Evaluating the Baseline Capability of Large Language Models (LLMs) in Interpreting Imaging for Neurosurgical Applications

Presenting Author(s)

David M. Doyle, B.S.

Medical Student
Central Michigan University

Introduction: Large language models (LLMs) like ChatGPT, released in 2023, have shown promise across medical applications, including board exam preparation, educational content creation, simulated clinical interactions, and decision support. While their utility in medical contexts is increasingly recognized, their potential in interpreting medical imaging remains underexplored. LLMs do not directly analyze images but apply pattern recognition and learned associations from extensive textual training to describe images, including CT and MRI scans. This study evaluates the baseline capability of LLMs in interpreting neurological imaging within neurosurgical contexts, with implications for educational applications and assessment of AI-driven accuracy in clinical workflows.

Methods: A curated database of 28 central nervous system pathology images with “diagnosis certain” status from Radiopaedia was created. Each image was uploaded to ChatGPT 4.0 and Claude 3.0, accompanied by standardized prompts. To evaluate response consistency, each model processed each image three times. The study used two questioning formats: individual question prompts and a sequential, conversational approach. ChatGPT’s memory was disabled to ensure independent responses for each prompt.

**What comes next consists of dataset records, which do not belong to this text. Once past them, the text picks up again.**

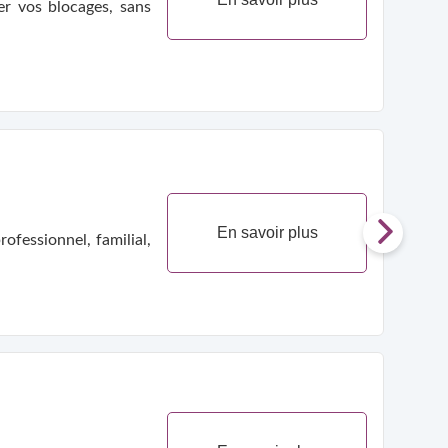
En savoir plus
ofessionnel, familial,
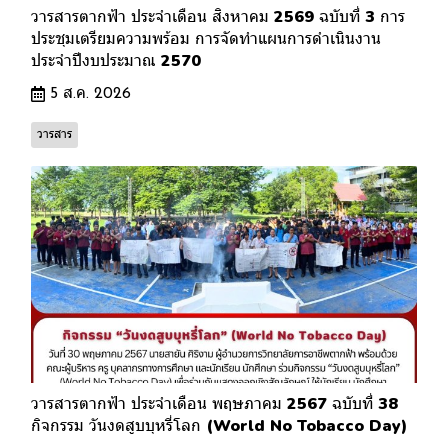
วารสารตากฟ้า ประจำเดือน สิงหาคม 2569 ฉบับที่ 3 การ
ประชุมเตรียมความพร้อม การจัดทำแผนการดำเนินงาน
ประจำปีงบประมาณ 2570
5 ส.ค. 2026
วารสาร
วารสารตากฟ้า ประจำเดือน พฤษภาคม 2567 ฉบับที่ 38
กิจกรรม วันงดสูบบุหรี่โลก (World No Tobacco Day)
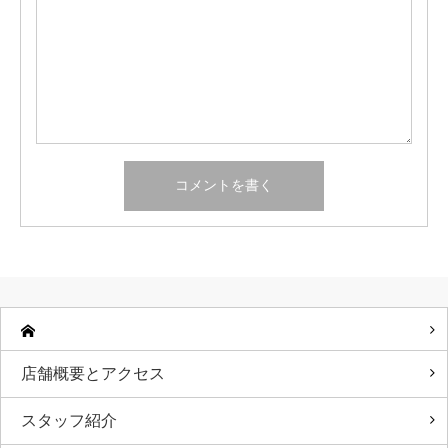
店舗概要とアクセス
スタッフ紹介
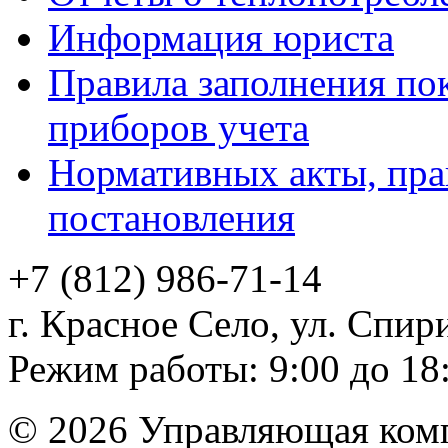
Информация юриста
Правила заполнения по
приборов учета
Нормативных акты, пра
постановления
+7 (812)
986-71-14
г. Красное Село, ул. Спири
Режим работы: 9:00 до 18
© 2026 Управляющая ком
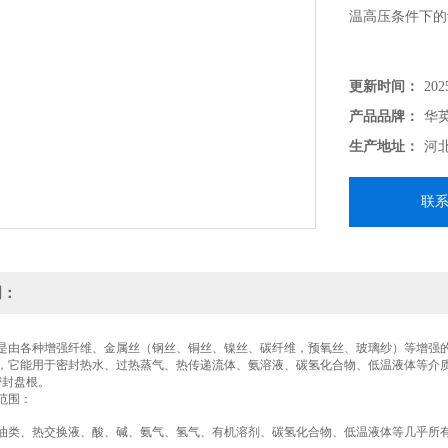
温高压条件下的
更新时间：
202
产品品牌：
华
生产地址：
河
联
明：
是由各种增强纤维、金属丝（钢丝、铜丝、镍丝、碳纤维，预氧丝、玻璃纱）等增强
，它能用于密封热水、过热蒸气、热传递流体、氨溶液、碳氢化合物、低温液体等介质
密封盘根。
范围：
油类、热交换液、酸、碱、氨气、氢气、有机溶剂、碳氢化合物、低温液体等几乎所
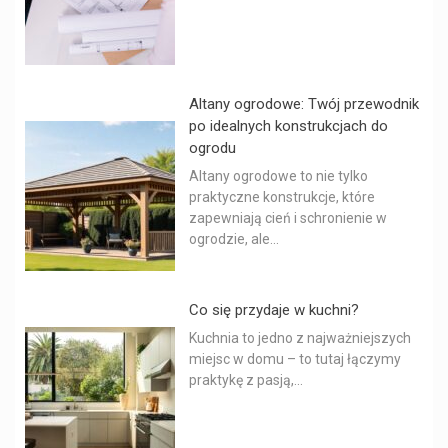
Altany ogrodowe: Twój przewodnik
po idealnych konstrukcjach do
ogrodu
Altany ogrodowe to nie tylko
praktyczne konstrukcje, które
zapewniają cień i schronienie w
ogrodzie, ale...
Co się przydaje w kuchni?
Kuchnia to jedno z najważniejszych
miejsc w domu – to tutaj łączymy
praktykę z pasją,...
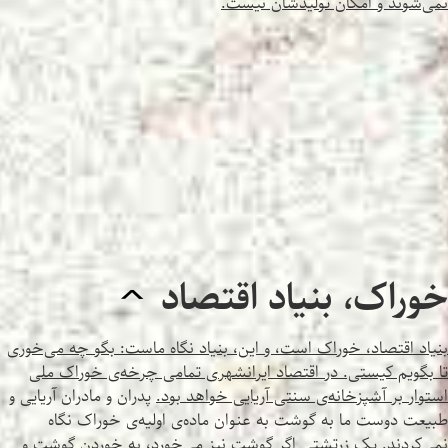
نمی‌شوند و امکان تولیدشان نیست.
خوراک، بنیاد اقتصاد
^
بنیاد اقتصاد، خوراک است، و این، بنیاد نگاه ماست: بگو چه می‌خوری
تا بگویم کیستی. در اقتصاد ایرانشهری تمامی چرخه‌ی خوراک ملی
استوار بر آشپزخانه‌ی سنتی آریایی خواهد بود.
پدران و مادران آریایی و
طبیعت دوست ما به گوشت به عنوان ماده‌ی اولیه‌ی خوراک نگاه
نمی‌کردند. یک زرتشتی اگر گوشت نیز می‌خورد، به خوردن گوشت و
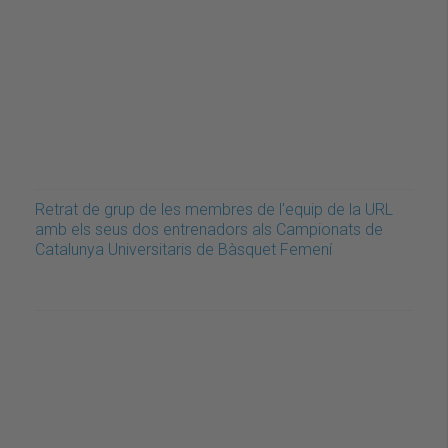
Retrat de grup de les membres de l'equip de la URL
amb els seus dos entrenadors als Campionats de
Catalunya Universitaris de Bàsquet Femení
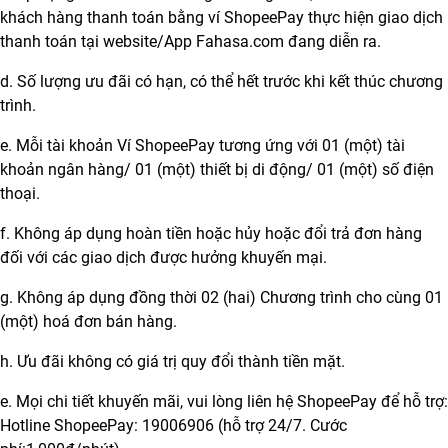
khách hàng thanh toán bằng ví ShopeePay thực hiện giao dịch
thanh toán tại website/App Fahasa.com đang diễn ra.
d. Số lượng ưu đãi có hạn, có thể hết trước khi kết thúc chương
trình.
e. Mỗi tài khoản Ví ShopeePay tương ứng với 01 (một) tài
khoản ngân hàng/ 01 (một) thiết bị di động/ 01 (một) số điện
thoại.
f. Không áp dụng hoàn tiền hoặc hủy hoặc đổi trả đơn hàng
đối với các giao dịch được hưởng khuyến mại.
g. Không áp dụng đồng thời 02 (hai) Chương trình cho cùng 01
(một) hoá đơn bán hàng.
h. Ưu đãi không có giá trị quy đổi thành tiền mặt.
e. Mọi chi tiết khuyến mãi, vui lòng liên hệ ShopeePay để hỗ trợ:
Hotline ShopeePay: 19006906 (hỗ trợ 24/7. Cước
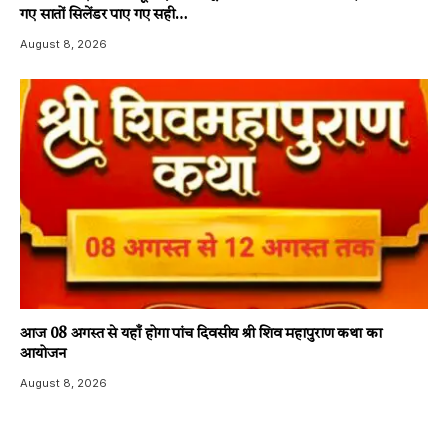
गए सातों सिलेंडर पाए गए सही…
August 8, 2026
आज 08 अगस्त से यहाँ होगा पांच दिवसीय श्री शिव महापुराण कथा का
आयोजन
August 8, 2026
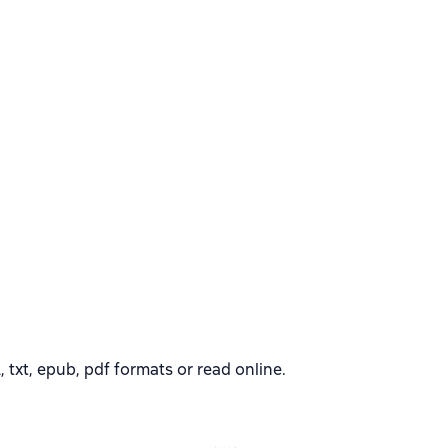
txt, epub, pdf formats or read online.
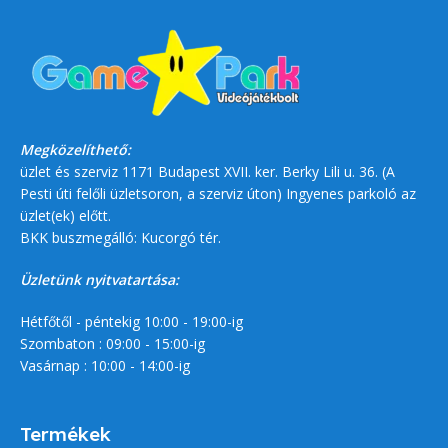
Megközelíthető:
üzlet és szerviz 1171 Budapest XVII. ker. Berky Lili u. 36. (A
Pesti úti felőli üzletsoron, a szerviz úton) Ingyenes parkoló az
üzlet(ek) előtt.
BKK buszmegálló: Kucorgó tér.
Üzletünk nyitvatartása:
Hétfőtől - péntekig 10:00 - 19:00-ig
Szombaton : 09:00 - 15:00-ig
Vasárnap : 10:00 - 14:00-ig
Termékek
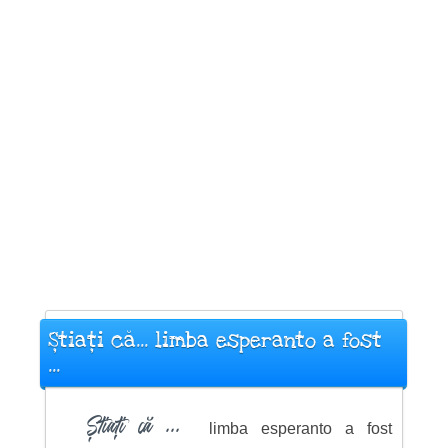
Știați că... limba esperanto a fost
...
Știați că ...
limba esperanto a fost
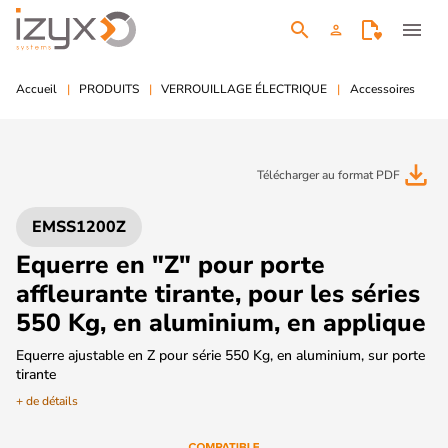
search
menu
person
Accueil
PRODUITS
VERROUILLAGE ÉLECTRIQUE
Accessoires
file_download
Télécharger au format PDF
EMSS1200Z
Equerre en "Z" pour porte
affleurante tirante, pour les séries
550 Kg, en aluminium, en applique
Equerre ajustable en Z pour série 550 Kg, en aluminium, sur porte
tirante
+ de détails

Results: ChatGPT 4.0 and Claude 3.0 demonstrated moderate accuracy in identifying common neurological pathologies, though complex cases posed challenges. Performance in the conversational format was notably improved, as each model could refine interpretations based on previous responses. However, both LLMs exhibited limitations in specificity and clinical contextualization, underscoring areas for improvement. Overall, LLMs showed a foundational ability to recognize anatomical features and interpret pathology-related information.

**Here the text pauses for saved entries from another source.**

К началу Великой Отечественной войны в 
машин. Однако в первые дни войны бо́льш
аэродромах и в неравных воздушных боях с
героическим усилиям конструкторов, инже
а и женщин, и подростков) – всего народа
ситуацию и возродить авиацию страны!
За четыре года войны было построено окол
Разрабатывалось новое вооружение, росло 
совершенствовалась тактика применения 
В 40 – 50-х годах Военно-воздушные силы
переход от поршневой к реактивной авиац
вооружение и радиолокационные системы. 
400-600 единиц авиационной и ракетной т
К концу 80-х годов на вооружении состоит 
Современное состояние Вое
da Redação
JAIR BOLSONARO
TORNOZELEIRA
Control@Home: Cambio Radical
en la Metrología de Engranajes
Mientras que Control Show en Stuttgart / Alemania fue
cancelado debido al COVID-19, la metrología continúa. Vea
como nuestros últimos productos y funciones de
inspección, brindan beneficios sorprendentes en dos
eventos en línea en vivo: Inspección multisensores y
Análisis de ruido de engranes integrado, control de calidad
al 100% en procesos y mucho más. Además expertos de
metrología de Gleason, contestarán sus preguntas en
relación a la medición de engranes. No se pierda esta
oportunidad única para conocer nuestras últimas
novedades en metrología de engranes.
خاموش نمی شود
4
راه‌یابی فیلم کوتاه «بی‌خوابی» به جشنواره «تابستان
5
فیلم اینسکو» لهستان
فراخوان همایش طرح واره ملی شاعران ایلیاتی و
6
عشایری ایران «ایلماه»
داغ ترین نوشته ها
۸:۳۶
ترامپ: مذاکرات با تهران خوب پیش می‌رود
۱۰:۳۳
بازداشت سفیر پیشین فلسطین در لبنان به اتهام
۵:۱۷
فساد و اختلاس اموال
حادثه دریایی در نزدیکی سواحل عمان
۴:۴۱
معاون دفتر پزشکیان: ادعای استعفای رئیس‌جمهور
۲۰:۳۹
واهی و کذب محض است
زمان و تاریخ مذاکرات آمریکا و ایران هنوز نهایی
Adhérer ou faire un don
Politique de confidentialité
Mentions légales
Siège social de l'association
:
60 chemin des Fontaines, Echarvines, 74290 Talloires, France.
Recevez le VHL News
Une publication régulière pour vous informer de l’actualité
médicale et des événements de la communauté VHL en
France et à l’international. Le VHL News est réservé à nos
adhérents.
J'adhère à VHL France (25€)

Conclusion : This study underscores the potential of LLMs as educational tools in neurosurgical imaging interpretation, contributing to a baseline for future research on AI integration into medical practice. While limited by indirect image analysis, LLMs provide a cost-effective, accessible option for medical training and could ultimately support clinical workflows, particularly in resource-constrained settings. These findings highlight the need for ongoing improvements in AI accuracy and contextual understanding, laying groundwork for future multimodal AI applications that may serve as adjuncts to human expertise.